AU NATUREL MAKES A COME BACK

Using natural materials in the construction of buildings and homes is nothing new. Elements like bamboo, straw, rammed earth, adobe (sun-baked mud brick) and thatch were all vital in the making of almost every kind of pre-historic building structure. Sustainable materials were in abundance just waiting to be harvested and used—nature at your fingertips. Everything was DYI. If you wanted a home you’d gather what was nearby, get ingenious, and build something solid.

Of course that was prior to the breakthrough of iron and steel and factories and full-time jobs and the transportation boom and the information age. Well folks, the pendulum always swings. There is renewed interest in incorporating those same natural materials into building construction.
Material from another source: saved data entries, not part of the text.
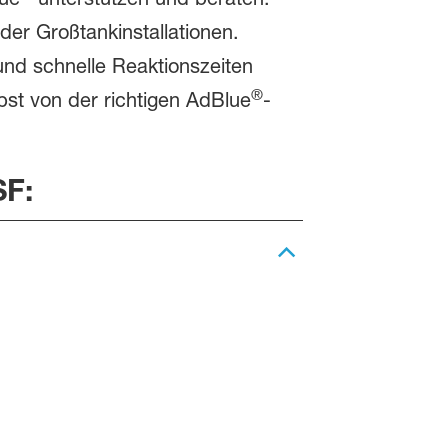
der Großtankinstallationen.
und schnelle Reaktionszeiten
®
bst von der richtigen AdBlue
-
SF: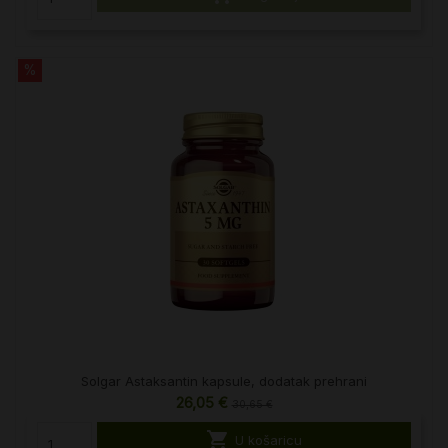
%
Solgar Astaksantin kapsule, dodatak prehrani
26,05 €
30,65 €

U košaricu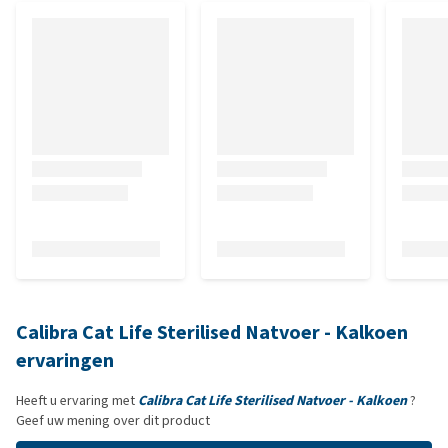
Calibra Cat Life Sterilised Natvoer - Kalkoen
ervaringen
Heeft u ervaring met
Calibra Cat Life Sterilised Natvoer - Kalkoen
?
Geef uw mening over dit product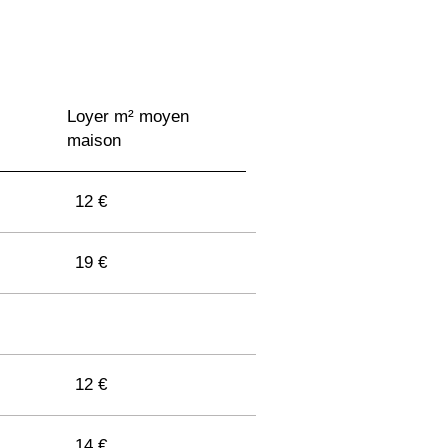
Loyer m² moyen
maison
12 €
19 €
12 €
14 €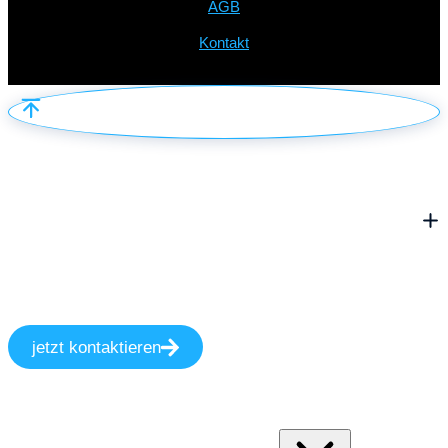
AGB
Kontakt
jetzt kontaktieren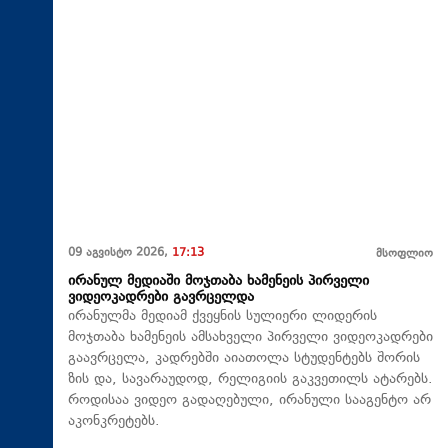
09 აგვისტო 2026,
17:13
მსოფლიო
ირანულ მედიაში მოჯთაბა ხამენეის პირველი
ვიდეოკადრები გავრცელდა
ირანულმა მედიამ ქვეყნის სულიერი ლიდერის
მოჯთაბა ხამენეის ამსახველი პირველი ვიდეოკადრები
გაავრცელა, კადრებში აიათოლა სტუდენტებს შორის
ზის და, სავარაუდოდ, რელიგიის გაკვეთილს ატარებს.
როდისაა ვიდეო გადაღებული, ირანული სააგენტო არ
აკონკრეტებს.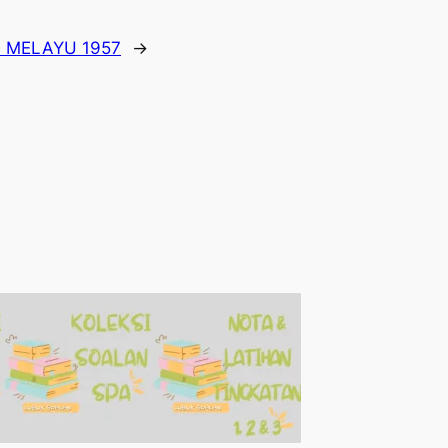
 MELAYU 1957
→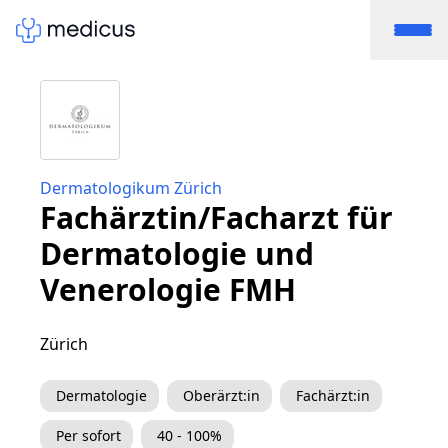
Dermatologikum Zürich
Fachärztin/Facharzt für
Dermatologie und
Venerologie FMH
Zürich
Dermatologie
Oberärzt:in
Fachärzt:in
Per sofort
40 - 100%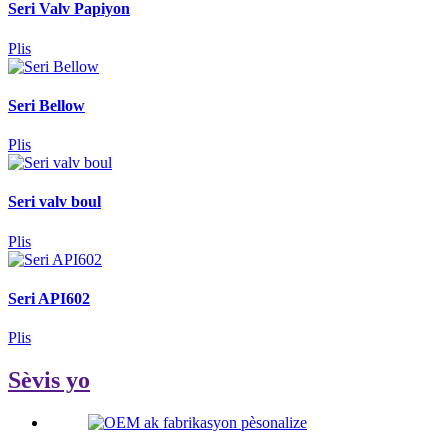
Seri Valv Papiyon
Plis
Seri Bellow
Plis
Seri valv boul
Plis
Seri API602
Plis
Sèvis yo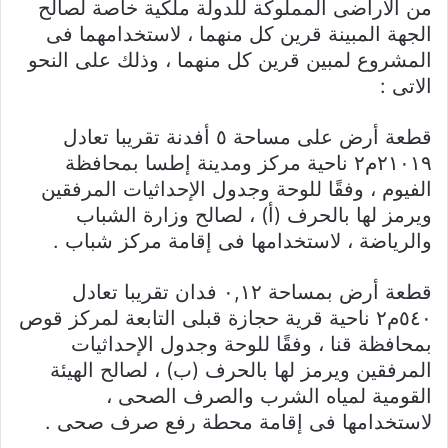
من الأراضى المملوكة للدولة ملكية خاصة لصالح
الجهة المبينة قرين كل منهما ، لاستخدامهما فى
المشروع لمبين قرين كل منهما ، وذلك على النحو
الاتى :
قطعة أرض على مساحة ٥ أفدنة تقريبا تعادل
٢١٠١٩م٢ ناحية مركز ومدينة إطسا بمحافظة
الفيوم ، وفقًا للوحة وجدول الإحداثيات المرفقين
ويرمز لها بالحرف (أ) ، لصالح وزارة الشباب
والرياضة ، لاستخدامها فى إقامة مركز شباب .
قطعة أرض بمساحة ٠,١٢ فدان تقريبا تعادل
٥٤٠م٢ ناحية قرية حجازة قبلى التابعة لمركز قوص
بمحافظة قنا ، وفقًا للوحة وجدول الإحداثيات
المرفقين ويرمز لها بالحرف (ب) ، لصالح الهيئة
القومية لمياه الشرب والصرف الصحى ،
لاستخدامها فى إقامة محطة رفع صرف صحى .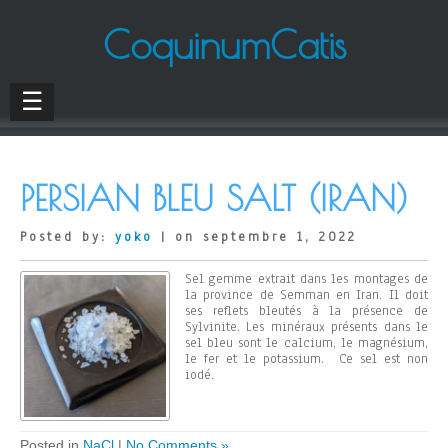
CoquinumCatis
☰
PERSIAN BLEU SALT (IRAN)
Posted by:
yoko
| on septembre 1, 2022
Sel gemme extrait dans les montages de
la province de Semman en Iran. Il doit
ses reflets bleutés à la présence de
Sylvinite. Les minéraux présents dans le
sel bleu sont le calcium, le magnésium,
le fer et le potassium. Ce sel est non
iodé.
Posted in
NaCl
|
No Comments »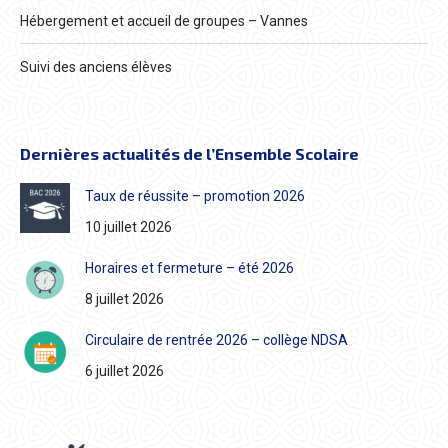
Hébergement et accueil de groupes – Vannes
Suivi des anciens élèves
Dernières actualités de l’Ensemble Scolaire
Taux de réussite – promotion 2026
10 juillet 2026
Horaires et fermeture – été 2026
8 juillet 2026
Circulaire de rentrée 2026 – collège NDSA
6 juillet 2026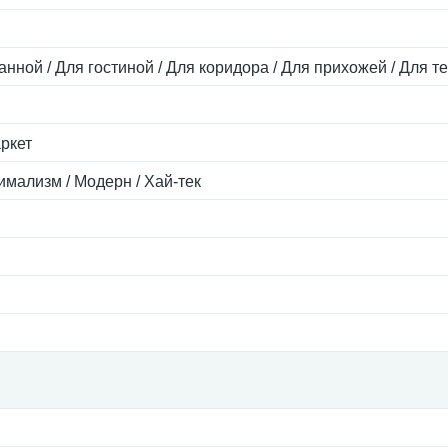
анной / Для гостиной / Для коридора / Для прихожей / Для 
аркет
имализм / Модерн / Хай-тек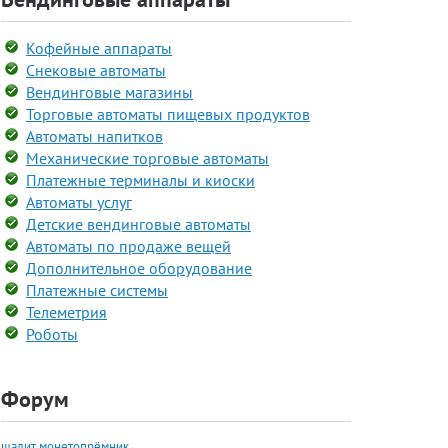
Кофейные аппараты
Снековые автоматы
Вендинговые магазины
Торговые автоматы пищевых продуктов
Автоматы напитков
Механические торговые автоматы
Платежные терминалы и киоски
Автоматы услуг
Детские вендинговые автоматы
Автоматы по продаже вещей
Дополнительное оборудование
Платежные системы
Телеметрия
Роботы
Форум
шалит монетопрёмник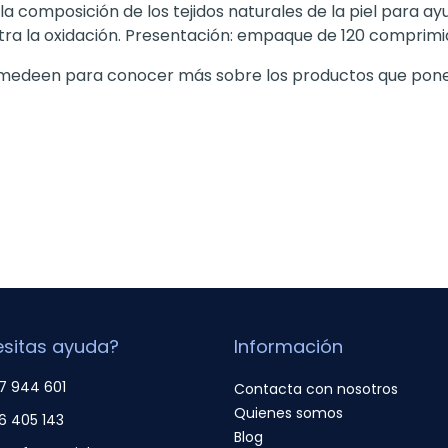
composición de los tejidos naturales de la piel para ayu
tra la oxidación. Presentación: empaque de 120 comprimi
 Imedeen para conocer más sobre los productos que pone 
sitas ayuda?
Información
7 944 601
Contacta con nosotros
Quienes somos
6 405 143
Blog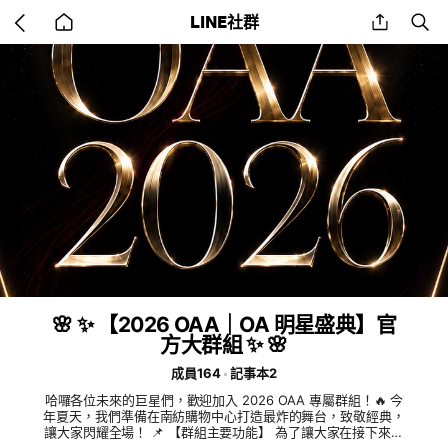
Go
share
se
LINE社群
back
to
home
🌸 ✨ 【2026 OAA｜OA 明星盛典】官
方大群組 ✨ 🌸
成員164
記事本2
哈囉各位未來的巨星們，歡迎加入 2026 OAA 專屬群組！🔥 今
年夏天，我們準備在南紡購物中心打造最炸的舞台，致敬經典，
讓大家閃耀全場！ 📌 【群組主要功能】 為了讓大家在接下來的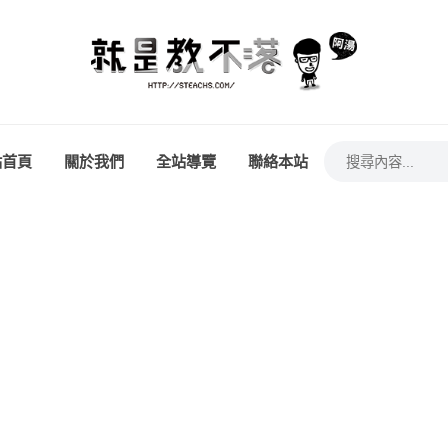
站首頁
關於我們
全站導覽
聯絡本站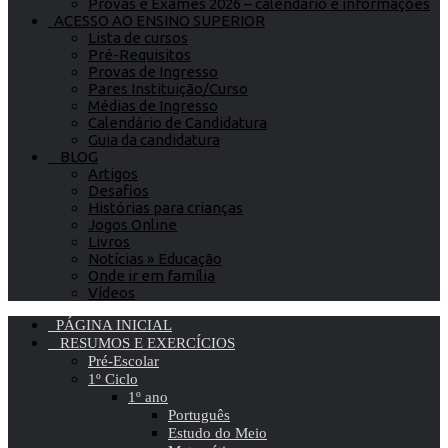
Provas e Exames 2026 – calendário e informações
ACESSO AO ENSINO SUPERIOR
Lista de cursos
Pré-Requisitos
Provas de Ingresso
Pares Instituição/Curso
Médias de Ingresso
Calendário de Candidatura
Guia da candidatura
BLOG
Artigos
Desafios
Histórias para crianças
Jogos Online
Livros
Notícias » Educação
Onde ir em família
Vídeos
PÁGINA INICIAL
RESUMOS E EXERCÍCIOS
Pré-Escolar
1º Ciclo
1º ano
Português
Estudo do Meio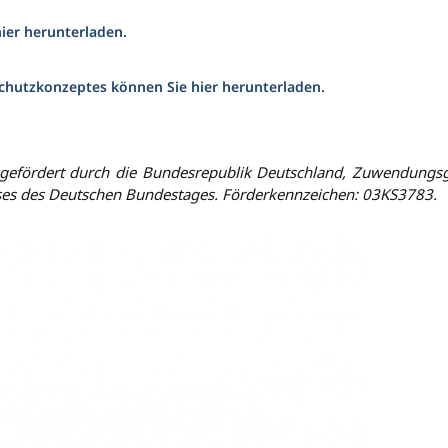
ier herunterladen.
hutzkonzeptes können Sie hier herunterladen.
 gefördert durch die Bundesrepublik Deutschland, Zuwendungs
sses des Deutschen Bundestages. Förderkennzeichen: 03KS3783.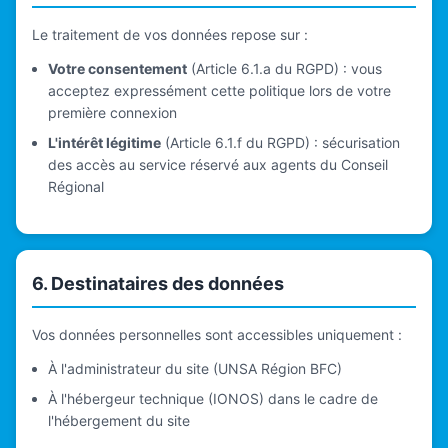
Le traitement de vos données repose sur :
Votre consentement
(Article 6.1.a du RGPD) : vous
acceptez expressément cette politique lors de votre
première connexion
L'intérêt légitime
(Article 6.1.f du RGPD) : sécurisation
des accès au service réservé aux agents du Conseil
Régional
6. Destinataires des données
Vos données personnelles sont accessibles uniquement :
À l'administrateur du site (UNSA Région BFC)
À l'hébergeur technique (IONOS) dans le cadre de
l'hébergement du site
Not only do they lessen environmental impact but they also offer uniquely random characteristics not found in common material; for example—the stunningly beautiful, inherent surface details of a rammed-earth wall or the sculpted pattern of a troweled adobe floor.

Sustainable Award-Winning Home: Elamang Avenue by Luigi Rosselli

Sustainable Award-Winning Home: Elamang Avenue by Luigi Rosselli

The irony of this swinging pendulum is this: using natural elements like dry vegetation and heather for thatching and straw bales for insulation were employed because they were accessible and low-cost to everyone. Back then the weaving and building and harvesting and dry stacking was up to the common man. Now, a thatched ecologically friendly roof (for example) is actually cost prohibitive because of its labor intensity (assuming that you wouldn’t be thatching yourself) and is thus the choice of more affluent folks. As with all new products and services, eventually the costs will come down and utilizing natural materials will likely become the expectation rather than the exception.